Return the line that has "Aristolochia amar" and all lines below it through the last, exactly as they stand; omit pictures.

GIVEN DATA section start

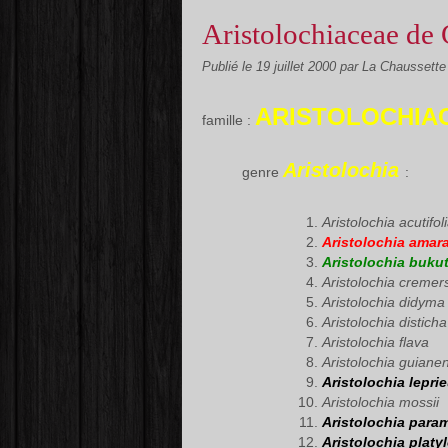
Aristolochiaceae de
Publié le
19 juillet 2000
par La Chaussett
ARISTOLOCHIA
famille :
Aristolochia
genre
:
Aristolochia acutifol
Aristolochia amar
Aristolochia bukut
Aristolochia cremers
Aristolochia didyma
Aristolochia disticha
Aristolochia flava
Aristolochia guiane
Aristolochia leprie
Aristolochia mossii
Aristolochia para
Aristolochia platy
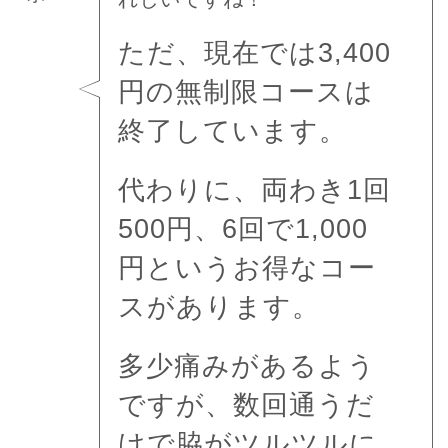
ただ、現在では3,400
円の無制限コースは
終了しています。
代わりに、両わき1回
500円、6回で1,000
円というお得なコー
スがあります。
多少痛みがあるよう
ですが、数回通うだ
けで脇がツルツルに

GIVEN DATA section end

## [RESPONSE TO THIS TASK]
Aristolochia amar
Aristolochia bukut
Aristolochia cremers
Aristolochia didyma
Aristolochia disticha
Aristolochia flava
Aristolochia guiane
Aristolochia leprie
Aristolochia mossii
Aristolochia para
Aristolochia platy
ただ、現在では3,400
円の無制限コースは
終了しています。
代わりに、両わき1回
500円、6回で1,000
円というお得なコー
スがあります。
多少痛みがあるよう
ですが、数回通うだ
けで脇がツルツルに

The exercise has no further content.